Zayıflamak için kullanılan bitkisel ürünler ve besin takviyelerinin ruhsatlandırıldıktan sonra içine katılan kimyasallar sağlığı tehdit ediyor.
Ankara Üniversitesi Tıp Fakültesi Tıbbi Farmakoloji Anabilim Dalı Öğretim Üyesi Prof. Dr. Hakan Ergün, gıda takviyesi ya da zayıflamaya yardımcı bitkisel ürünlerin içeriklerinin tam olarak bilinmediğini ve zararlı olabileceğini belirterek, içine konulan bitkilerin nerede yetiştiği, ne dönemde harmanlandığı, ne tür prosedürden geçirildiğinin çok iyi bilinmediğini belirtti.

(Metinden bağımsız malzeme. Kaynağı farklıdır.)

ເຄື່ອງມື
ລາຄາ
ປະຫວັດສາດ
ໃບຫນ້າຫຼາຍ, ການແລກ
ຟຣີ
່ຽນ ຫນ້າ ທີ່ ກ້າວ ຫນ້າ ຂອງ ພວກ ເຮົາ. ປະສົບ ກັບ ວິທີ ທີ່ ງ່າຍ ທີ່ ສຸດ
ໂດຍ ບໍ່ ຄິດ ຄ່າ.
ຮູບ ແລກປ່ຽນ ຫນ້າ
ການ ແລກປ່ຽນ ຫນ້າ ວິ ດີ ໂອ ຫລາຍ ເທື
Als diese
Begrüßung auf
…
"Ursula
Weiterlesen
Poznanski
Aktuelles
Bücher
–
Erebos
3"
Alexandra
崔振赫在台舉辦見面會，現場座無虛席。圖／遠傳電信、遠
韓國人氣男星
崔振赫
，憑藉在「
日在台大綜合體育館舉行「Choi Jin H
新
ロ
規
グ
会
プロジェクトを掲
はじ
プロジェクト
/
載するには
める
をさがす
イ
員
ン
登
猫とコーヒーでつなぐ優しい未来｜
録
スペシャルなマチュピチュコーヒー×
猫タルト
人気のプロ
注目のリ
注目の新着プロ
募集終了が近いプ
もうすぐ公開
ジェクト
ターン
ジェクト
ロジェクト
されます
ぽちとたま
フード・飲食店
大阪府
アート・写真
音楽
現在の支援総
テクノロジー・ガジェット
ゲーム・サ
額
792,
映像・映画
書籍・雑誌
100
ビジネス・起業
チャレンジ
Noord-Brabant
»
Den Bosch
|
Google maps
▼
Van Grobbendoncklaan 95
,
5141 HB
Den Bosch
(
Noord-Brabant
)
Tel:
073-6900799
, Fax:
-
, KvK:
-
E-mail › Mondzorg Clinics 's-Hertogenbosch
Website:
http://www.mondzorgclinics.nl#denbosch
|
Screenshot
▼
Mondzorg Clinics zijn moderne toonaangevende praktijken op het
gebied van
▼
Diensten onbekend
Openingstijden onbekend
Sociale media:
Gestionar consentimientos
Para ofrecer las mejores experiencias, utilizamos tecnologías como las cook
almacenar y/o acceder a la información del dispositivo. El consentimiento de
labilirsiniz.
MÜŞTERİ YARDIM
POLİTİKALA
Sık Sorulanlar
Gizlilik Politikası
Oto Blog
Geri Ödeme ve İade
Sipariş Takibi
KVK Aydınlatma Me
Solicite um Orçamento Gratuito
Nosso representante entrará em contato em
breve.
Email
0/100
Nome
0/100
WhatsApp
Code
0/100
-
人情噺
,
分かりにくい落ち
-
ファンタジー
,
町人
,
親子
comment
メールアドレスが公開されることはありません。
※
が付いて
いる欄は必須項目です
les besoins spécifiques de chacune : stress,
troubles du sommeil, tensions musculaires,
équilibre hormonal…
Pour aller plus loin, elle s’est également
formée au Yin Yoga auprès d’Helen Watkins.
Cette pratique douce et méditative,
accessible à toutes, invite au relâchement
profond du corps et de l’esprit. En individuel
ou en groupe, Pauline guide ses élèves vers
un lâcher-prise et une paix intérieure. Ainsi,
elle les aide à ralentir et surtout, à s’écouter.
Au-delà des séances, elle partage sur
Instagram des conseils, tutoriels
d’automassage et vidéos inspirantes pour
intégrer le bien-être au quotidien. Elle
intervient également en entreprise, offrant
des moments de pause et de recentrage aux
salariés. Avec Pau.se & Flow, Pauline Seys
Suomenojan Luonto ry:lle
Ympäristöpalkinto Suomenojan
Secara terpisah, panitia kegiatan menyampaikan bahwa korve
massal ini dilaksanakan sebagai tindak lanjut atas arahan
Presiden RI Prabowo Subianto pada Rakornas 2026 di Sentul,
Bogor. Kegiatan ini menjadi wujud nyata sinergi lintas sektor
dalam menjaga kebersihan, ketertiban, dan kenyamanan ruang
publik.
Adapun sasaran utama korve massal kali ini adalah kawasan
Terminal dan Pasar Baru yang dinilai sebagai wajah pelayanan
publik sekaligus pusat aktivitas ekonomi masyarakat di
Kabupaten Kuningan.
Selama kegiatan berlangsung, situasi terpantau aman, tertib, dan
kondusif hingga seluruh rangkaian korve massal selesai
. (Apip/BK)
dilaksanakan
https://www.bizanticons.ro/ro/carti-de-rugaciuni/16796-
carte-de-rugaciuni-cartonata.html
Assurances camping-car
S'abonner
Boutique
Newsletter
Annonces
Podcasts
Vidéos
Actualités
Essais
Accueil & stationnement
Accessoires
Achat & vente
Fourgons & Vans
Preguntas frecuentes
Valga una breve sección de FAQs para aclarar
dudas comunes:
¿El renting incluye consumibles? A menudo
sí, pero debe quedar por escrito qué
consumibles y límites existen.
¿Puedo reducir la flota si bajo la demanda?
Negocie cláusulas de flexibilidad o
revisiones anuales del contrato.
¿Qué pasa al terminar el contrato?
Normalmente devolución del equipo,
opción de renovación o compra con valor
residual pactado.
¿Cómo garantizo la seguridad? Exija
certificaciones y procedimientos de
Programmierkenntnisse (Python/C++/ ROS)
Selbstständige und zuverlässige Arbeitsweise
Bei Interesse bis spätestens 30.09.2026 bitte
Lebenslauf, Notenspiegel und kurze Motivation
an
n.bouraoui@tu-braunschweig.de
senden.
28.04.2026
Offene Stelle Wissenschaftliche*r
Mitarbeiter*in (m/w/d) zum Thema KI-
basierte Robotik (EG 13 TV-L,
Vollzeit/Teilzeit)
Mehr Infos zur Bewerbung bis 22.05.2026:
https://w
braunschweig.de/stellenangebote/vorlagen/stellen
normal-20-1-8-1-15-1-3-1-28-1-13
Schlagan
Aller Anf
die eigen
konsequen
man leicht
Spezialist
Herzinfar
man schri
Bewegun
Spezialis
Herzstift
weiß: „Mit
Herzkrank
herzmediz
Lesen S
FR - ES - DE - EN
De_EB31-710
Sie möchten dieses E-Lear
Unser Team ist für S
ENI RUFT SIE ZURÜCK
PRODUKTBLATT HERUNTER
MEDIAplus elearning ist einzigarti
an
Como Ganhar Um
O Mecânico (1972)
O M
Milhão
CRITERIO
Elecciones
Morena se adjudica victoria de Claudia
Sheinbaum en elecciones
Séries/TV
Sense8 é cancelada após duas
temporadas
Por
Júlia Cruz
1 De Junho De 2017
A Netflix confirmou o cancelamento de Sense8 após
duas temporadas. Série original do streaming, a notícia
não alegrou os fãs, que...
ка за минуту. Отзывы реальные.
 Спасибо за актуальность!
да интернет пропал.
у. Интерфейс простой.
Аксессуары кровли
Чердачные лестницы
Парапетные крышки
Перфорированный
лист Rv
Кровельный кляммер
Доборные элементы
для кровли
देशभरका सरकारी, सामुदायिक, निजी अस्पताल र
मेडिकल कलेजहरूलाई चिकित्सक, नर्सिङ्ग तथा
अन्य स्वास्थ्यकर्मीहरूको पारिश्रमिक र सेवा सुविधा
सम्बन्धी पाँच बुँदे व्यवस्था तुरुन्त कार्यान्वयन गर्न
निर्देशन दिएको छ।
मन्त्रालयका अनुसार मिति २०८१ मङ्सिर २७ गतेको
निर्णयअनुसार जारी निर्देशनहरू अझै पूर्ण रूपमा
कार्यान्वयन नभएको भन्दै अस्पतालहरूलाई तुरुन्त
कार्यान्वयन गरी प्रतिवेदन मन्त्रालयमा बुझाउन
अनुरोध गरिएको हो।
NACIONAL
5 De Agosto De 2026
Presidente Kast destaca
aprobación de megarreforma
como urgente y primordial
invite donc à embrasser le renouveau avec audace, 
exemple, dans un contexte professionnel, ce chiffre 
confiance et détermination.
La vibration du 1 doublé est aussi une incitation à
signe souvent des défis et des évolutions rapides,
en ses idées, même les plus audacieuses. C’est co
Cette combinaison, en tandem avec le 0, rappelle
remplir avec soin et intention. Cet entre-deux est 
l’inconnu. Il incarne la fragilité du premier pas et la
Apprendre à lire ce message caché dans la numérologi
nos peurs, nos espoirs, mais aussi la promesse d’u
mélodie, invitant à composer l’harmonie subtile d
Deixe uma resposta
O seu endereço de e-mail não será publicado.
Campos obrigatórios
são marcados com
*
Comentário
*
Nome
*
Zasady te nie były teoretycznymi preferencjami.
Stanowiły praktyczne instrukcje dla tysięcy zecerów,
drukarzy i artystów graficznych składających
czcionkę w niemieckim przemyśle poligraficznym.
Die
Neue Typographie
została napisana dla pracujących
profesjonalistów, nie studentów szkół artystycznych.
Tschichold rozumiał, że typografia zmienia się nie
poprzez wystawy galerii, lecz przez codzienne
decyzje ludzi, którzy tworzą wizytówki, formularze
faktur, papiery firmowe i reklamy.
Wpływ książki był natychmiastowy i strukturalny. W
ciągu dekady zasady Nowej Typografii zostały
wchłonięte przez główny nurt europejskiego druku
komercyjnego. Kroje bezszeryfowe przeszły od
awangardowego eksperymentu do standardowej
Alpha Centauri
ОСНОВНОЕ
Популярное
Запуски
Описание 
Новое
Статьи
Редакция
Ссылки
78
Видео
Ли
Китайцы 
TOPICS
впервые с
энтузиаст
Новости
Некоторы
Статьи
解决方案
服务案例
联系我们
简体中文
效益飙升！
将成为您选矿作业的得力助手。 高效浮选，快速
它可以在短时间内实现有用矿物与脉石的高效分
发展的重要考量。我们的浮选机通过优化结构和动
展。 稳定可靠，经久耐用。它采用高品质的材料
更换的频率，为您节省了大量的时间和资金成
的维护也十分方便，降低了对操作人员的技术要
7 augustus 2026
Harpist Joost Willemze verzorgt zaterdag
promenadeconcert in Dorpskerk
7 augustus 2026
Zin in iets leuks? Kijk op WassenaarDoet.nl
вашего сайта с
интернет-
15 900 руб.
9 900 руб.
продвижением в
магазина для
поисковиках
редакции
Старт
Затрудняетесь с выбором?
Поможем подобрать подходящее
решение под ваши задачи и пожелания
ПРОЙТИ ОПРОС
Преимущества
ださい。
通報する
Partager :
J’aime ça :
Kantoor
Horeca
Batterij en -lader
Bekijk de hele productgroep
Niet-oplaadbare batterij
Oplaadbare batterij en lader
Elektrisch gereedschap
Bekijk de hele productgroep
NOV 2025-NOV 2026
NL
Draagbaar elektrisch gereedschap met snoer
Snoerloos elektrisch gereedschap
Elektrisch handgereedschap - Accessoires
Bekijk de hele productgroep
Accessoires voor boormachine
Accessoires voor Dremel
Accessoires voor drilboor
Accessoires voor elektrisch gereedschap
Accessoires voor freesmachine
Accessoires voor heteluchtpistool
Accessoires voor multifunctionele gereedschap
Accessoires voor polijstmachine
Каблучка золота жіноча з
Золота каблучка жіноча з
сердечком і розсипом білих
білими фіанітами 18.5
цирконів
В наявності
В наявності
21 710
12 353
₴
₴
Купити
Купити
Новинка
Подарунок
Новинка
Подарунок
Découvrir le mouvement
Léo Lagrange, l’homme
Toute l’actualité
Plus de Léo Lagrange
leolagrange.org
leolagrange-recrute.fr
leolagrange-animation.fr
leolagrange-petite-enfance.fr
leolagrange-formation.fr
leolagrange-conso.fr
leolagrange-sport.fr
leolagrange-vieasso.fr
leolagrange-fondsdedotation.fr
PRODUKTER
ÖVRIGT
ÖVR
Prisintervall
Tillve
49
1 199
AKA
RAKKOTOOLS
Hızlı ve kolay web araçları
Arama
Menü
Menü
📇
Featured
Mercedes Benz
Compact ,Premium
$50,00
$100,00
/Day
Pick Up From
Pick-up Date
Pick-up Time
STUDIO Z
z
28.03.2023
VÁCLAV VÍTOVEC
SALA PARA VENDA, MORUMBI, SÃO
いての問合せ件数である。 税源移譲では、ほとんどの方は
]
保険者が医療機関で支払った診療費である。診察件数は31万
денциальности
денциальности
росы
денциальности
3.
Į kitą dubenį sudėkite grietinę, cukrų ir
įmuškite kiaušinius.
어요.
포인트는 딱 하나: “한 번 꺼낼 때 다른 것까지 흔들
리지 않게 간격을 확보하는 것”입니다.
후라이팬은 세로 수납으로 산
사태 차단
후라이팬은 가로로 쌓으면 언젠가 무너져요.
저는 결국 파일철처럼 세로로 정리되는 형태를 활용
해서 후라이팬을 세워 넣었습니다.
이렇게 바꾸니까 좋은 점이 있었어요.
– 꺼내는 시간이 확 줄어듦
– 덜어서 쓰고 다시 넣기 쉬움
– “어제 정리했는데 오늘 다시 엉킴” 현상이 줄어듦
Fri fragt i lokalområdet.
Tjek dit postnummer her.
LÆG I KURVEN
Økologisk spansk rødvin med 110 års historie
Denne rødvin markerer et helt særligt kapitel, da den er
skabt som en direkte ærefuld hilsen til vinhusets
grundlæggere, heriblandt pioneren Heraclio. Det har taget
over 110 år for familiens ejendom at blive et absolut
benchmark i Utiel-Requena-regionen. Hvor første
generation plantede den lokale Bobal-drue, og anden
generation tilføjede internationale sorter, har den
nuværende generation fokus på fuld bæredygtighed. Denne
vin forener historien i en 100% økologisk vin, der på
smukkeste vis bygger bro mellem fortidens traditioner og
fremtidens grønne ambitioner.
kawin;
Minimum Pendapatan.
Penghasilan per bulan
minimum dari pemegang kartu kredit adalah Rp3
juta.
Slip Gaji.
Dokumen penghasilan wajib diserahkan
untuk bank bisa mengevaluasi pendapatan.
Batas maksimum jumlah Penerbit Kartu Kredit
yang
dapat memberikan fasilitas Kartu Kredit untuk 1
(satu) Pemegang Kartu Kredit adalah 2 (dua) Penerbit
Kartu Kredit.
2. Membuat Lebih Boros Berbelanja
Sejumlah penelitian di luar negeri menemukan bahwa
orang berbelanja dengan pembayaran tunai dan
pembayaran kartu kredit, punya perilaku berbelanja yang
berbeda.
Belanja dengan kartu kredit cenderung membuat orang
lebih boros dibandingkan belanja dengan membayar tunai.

Zayıflamak için kullanılan bitkisel ürünlerin ve besin takviyelerinin ruhsat alındıktan sonra içine bazı kimyasal maddelerinin habersiz katıldığını ifade eden Ergün, ''Bunlar doğal ürünler olsa da piyasaya çıktıktan sonra içine kimyasal maddeleri eklenebiliyor. Bakıyorsunuz sonradan içine sibutramin ekleniyor. Çünkü sibutramini içine koyarak ruhsat alamazlar. Bu dünyanın genel sorunu, sadece Türkiye'de değil'' şeklinde konuştu.
Tarım Hayvancılık ve Gıda Bakanlığı ya da Sağlık Bakanlığı'nın bunlara verdiği ruhsatlarda endikasyon belirtmediğini ifade eden Ergün, ''Bakanlıklar bunların içeriğinde beyan edilen maddelerin özelliklerine ve birbirleriyle uyumuna veya etkileşimine bakarak ruhsat veriyor, bu ürün 'buna iyi geliyor' diye bir endikasyon belirtmiyor. Oysa reklamlarda bunlar her derde deva ürünler diye sunuluyor. Bunların birçoğu yalnız gıda takviyesi olarak ruhsatlanıyor'' ifadesini kullandı.